▶ **Exercise directions**
Only some lines are wanted. Transcribe, exactly, the lines below from the line with "komentarima da pobjednici" up to and including the line with "raznolikost glasova i".

(Transcribed page contents)

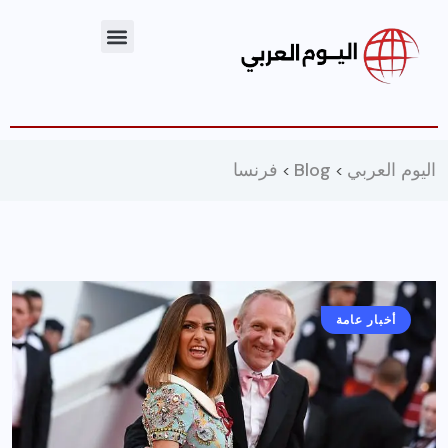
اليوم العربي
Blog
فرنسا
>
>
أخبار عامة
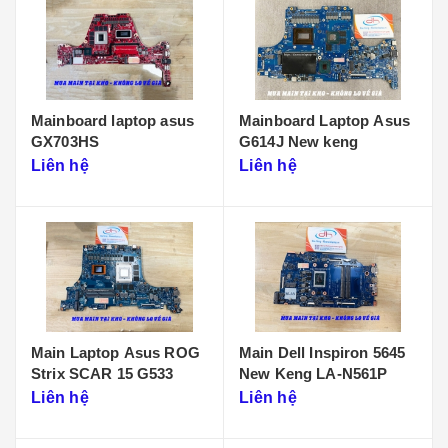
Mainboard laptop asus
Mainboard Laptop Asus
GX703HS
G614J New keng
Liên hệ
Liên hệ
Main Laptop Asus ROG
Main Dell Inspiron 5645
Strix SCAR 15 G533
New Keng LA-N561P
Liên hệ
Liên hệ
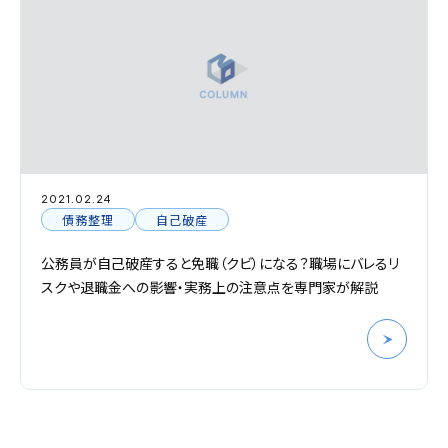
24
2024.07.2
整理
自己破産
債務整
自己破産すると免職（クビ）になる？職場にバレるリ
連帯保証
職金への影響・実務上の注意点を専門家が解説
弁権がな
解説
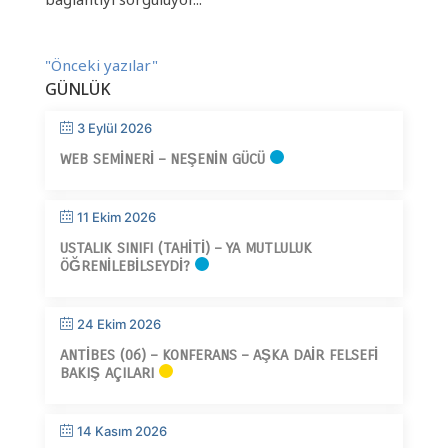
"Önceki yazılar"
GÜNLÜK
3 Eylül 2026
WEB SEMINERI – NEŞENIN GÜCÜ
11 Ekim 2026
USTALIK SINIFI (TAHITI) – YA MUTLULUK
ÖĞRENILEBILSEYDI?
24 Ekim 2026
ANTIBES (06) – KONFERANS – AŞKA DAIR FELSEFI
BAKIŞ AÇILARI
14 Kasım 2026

==

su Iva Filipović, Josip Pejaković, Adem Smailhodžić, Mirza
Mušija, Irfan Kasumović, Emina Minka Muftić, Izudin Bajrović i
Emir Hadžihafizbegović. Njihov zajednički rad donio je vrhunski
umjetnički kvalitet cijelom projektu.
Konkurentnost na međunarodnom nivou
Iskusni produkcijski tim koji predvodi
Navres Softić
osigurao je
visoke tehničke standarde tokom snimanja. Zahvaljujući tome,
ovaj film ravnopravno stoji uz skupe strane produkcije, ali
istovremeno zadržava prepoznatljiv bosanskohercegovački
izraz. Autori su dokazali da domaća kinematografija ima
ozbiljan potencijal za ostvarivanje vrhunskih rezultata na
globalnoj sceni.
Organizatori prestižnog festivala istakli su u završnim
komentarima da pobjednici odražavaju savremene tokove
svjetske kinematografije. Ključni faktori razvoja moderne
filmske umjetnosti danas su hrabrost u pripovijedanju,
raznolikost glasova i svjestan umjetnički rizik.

...

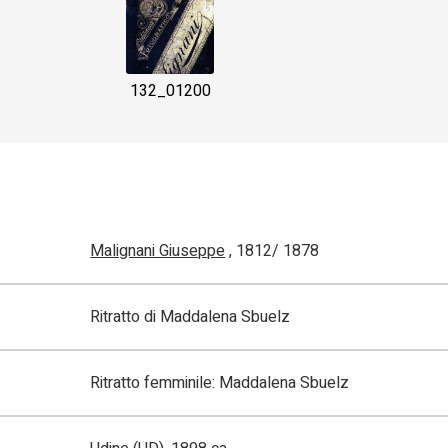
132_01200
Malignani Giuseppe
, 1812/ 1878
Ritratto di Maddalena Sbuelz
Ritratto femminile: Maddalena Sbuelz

▶ **Result of this task**
komentarima da pobjednici odražavaju savremene tokove
svjetske kinematografije. Ključni faktori razvoja moderne
filmske umjetnosti danas su hrabrost u pripovijedanju,
raznolikost glasova i svjestan umjetnički rizik.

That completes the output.